Geopolitical situation in the Indo-Pacific region demands greater vigilance : President Kovind

Mubarak Ansari
Thursday, 13 February 2020

"The Navy has adopted mission-based deployments in the Indian Ocean region. High quality training of marine engineers is crucial for sustained deployments and presence in our areas of interest." President Kovind said in his address.

LONAVALA: President Ramnath Kovind today said that the geopolitical situation in the world and in the Indo-Pacific (region) in particular demands greater vigilance.

He reviewed parade and presented Colour (flag) to the INS Shivaji, which is premier technical training establishment of the Indian Navy with state-of-the-art training facilities. Navy chief Admiral Karambir Singh and Vice Admiral Anil Kumar Chawla were also present on the occasion.

"As a leading power, India plays a crucial role in shaping the global paradigm with respect to international security, trade and commerce. India’s rise in the international order has been fuelled by many factors including the capabilities and valour of our armed forces. The Navy has adopted mission-based deployments in the Indian Ocean region.

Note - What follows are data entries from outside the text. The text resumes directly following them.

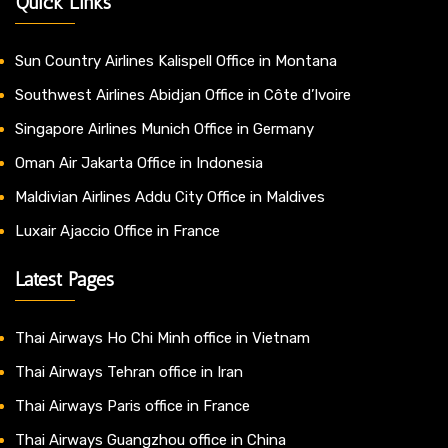
Quick Links
Sun Country Airlines Kalispell Office in Montana
Southwest Airlines Abidjan Office in Côte d’Ivoire
Singapore Airlines Munich Office in Germany
Oman Air Jakarta Office in Indonesia
Maldivian Airlines Addu City Office in Maldives
Luxair Ajaccio Office in France
Latest Pages
Thai Airways Ho Chi Minh office in Vietnam
Thai Airways Tehran office in Iran
Thai Airways Paris office in France
Thai Airways Guangzhou office in China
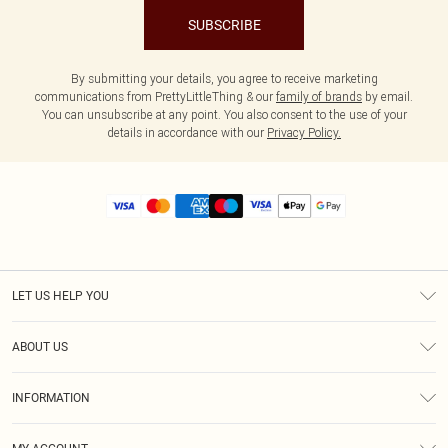
SUBSCRIBE
By submitting your details, you agree to receive marketing
communications from PrettyLittleThing & our
family of brands
by email.
You can unsubscribe at any point. You also consent to the use of your
details in accordance with our
Privacy Policy.
LET US HELP YOU
Help
ABOUT US
Returns
About Us
Size Guide
INFORMATION
Diversity
Shipping
Terms & Conditions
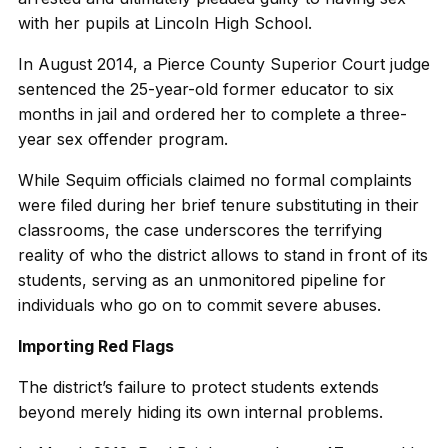
with her pupils at Lincoln High School.
In August 2014, a Pierce County Superior Court judge
sentenced the 25-year-old former educator to six
months in jail and ordered her to complete a three-
year sex offender program.
While Sequim officials claimed no formal complaints
were filed during her brief tenure substituting in their
classrooms, the case underscores the terrifying
reality of who the district allows to stand in front of its
students, serving as an unmonitored pipeline for
individuals who go on to commit severe abuses.
Importing Red Flags
The district’s failure to protect students extends
beyond merely hiding its own internal problems.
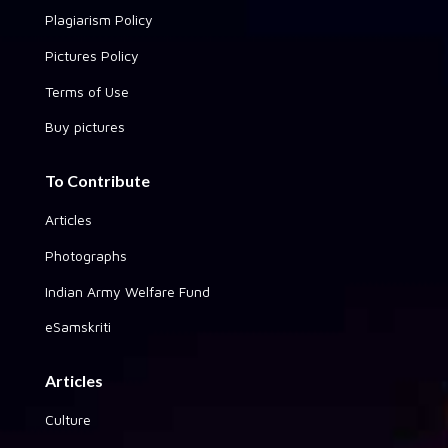
Plagiarism Policy
Pictures Policy
Terms of Use
Buy pictures
To Contribute
Articles
Photographs
Indian Army Welfare Fund
eSamskriti
Articles
Culture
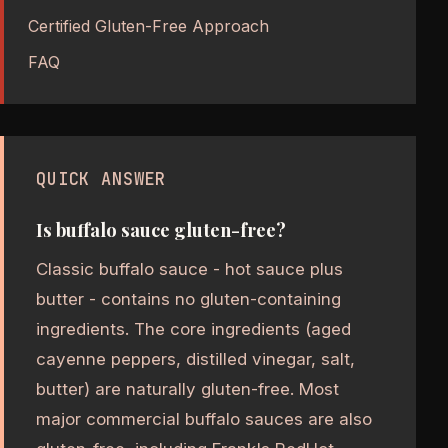
Certified Gluten-Free Approach
FAQ
QUICK ANSWER
Is buffalo sauce gluten-free?
Classic buffalo sauce - hot sauce plus
butter - contains no gluten-containing
ingredients. The core ingredients (aged
cayenne peppers, distilled vinegar, salt,
butter) are naturally gluten-free. Most
major commercial buffalo sauces are also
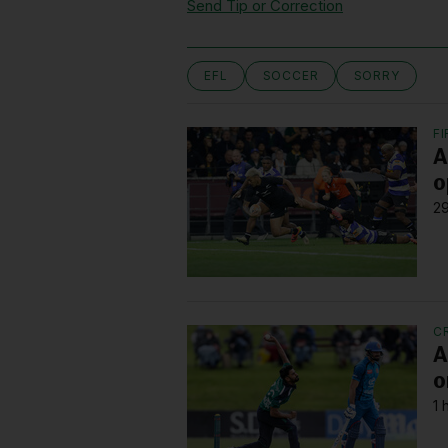
Send Tip or Correction
EFL
SOCCER
SORRY
F
A
o
29
C
A
o
1 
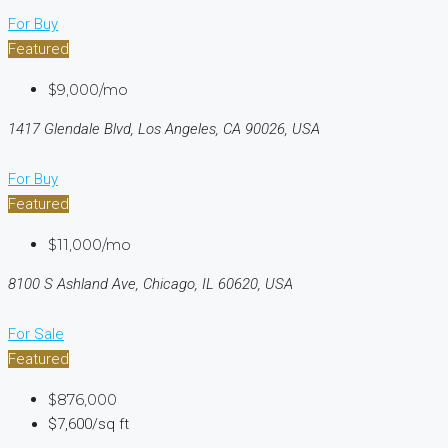
For Buy
Featured
$9,000/mo
1417 Glendale Blvd, Los Angeles, CA 90026, USA
For Buy
Featured
$11,000/mo
8100 S Ashland Ave, Chicago, IL 60620, USA
For Sale
Featured
$876,000
$7,600/sq ft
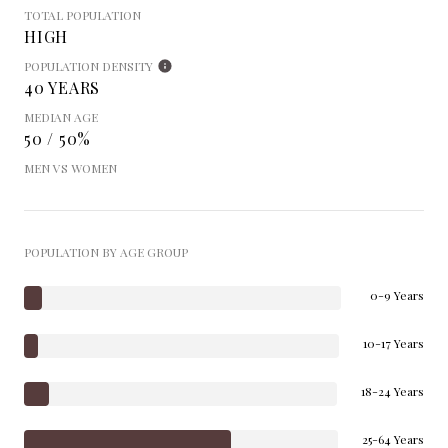
TOTAL POPULATION
HIGH
POPULATION DENSITY
40 YEARS
MEDIAN AGE
50 / 50%
MEN VS WOMEN
POPULATION BY AGE GROUP
0-9 Years
10-17 Years
18-24 Years
25-64 Years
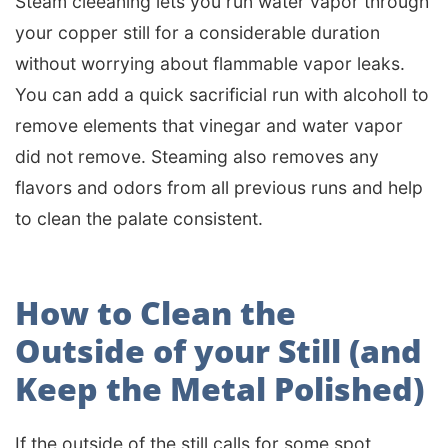
Steam cleeaning lets you run water vapor through
your copper still for a considerable duration
without worrying about flammable vapor leaks.
You can add a quick sacrificial run with alcoholl to
remove elements that vinegar and water vapor
did not remove. Steaming also removes any
flavors and odors from all previous runs and help
to clean the palate consistent.
How to Clean the
Outside of your Still (and
Keep the Metal Polished)
If the outside of the still calls for some spot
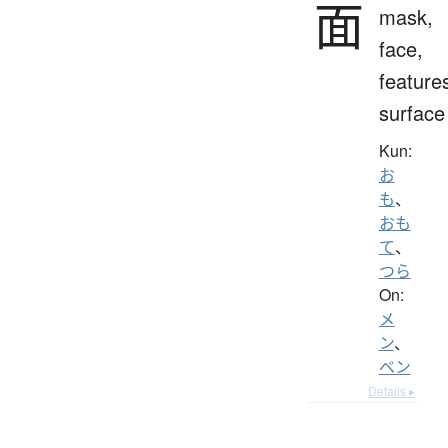
面
mask,
face,
feature
surface
Kun:
お
も
、
おも
て
、
つら
On:
メ
ン
、
ベン
Details ▸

High quality training of marine engineers is crucial for sustained deployments and presence in our areas of interest. The future will also see great diversity in the propulsion systems ranging from conventional to nuclear and electric and hybrid propulsion. Concepts of maintenance will also undergo a paradigm shift with increased requirements on operational availability of platforms. INS Shivaji will need to impart the requisite skills to all trainees to prepare them to meet future challenges", President Kovind said in his address.

INS Shivaji was commissioned in 1945 as HMIS Shivaji. More than two lakh officers and sailors of the marine engineering branch of the Navy, Coast Guard and friendly foreign countries have been trained there till date.

The President’s Colour ranks high among the honours bestowed upon a military unit in recognition of the exceptional service rendered to the nation, in peace or war. 

"As INS Shivaji completes 75 years of excellence, let us introspect and reflect on the journey so far and also glance at the future. Technology is leapfrogging to produce autonomous vessels. Artificial intelligence and machine learning are being deployed for decision-making and warfighting. The training of marine engineers will also need to be tailored to train them to work with evolving technologies, while maintaining competence in the core engineering profession. I am confident that INS Shivaji would impart the skill set required in the future to all trainees passing out through its portals."

Speaking about role of the Navy in a nation's economy, President Kovind who is also the supreme commander of the Indian Armed Forces, said, "A nation’s maritime interests are usually also linked to its economy and the well-being of its people. I am told about 90 per cent of our trade, by volume, is handled by sea routes. This enhances the role of the Indian Navy not just in national security but also in economic security, and thus in the wider process of nation building. The Navy is India’s chief instrument of its sea power. It is also the guardian of the nation’s maritime interests, both military and civilian. The nation is proud of the Navy’s commitment in protecting our maritime frontiers, securing our trade routes, and also extending a helping hand in times of civil emergencies. Also, considering the entire world as one family and moving forward with the spirit of ‘Vasudhaiva Kutumbkam’ (world is one family), India is constantly meeting its global responsibilities."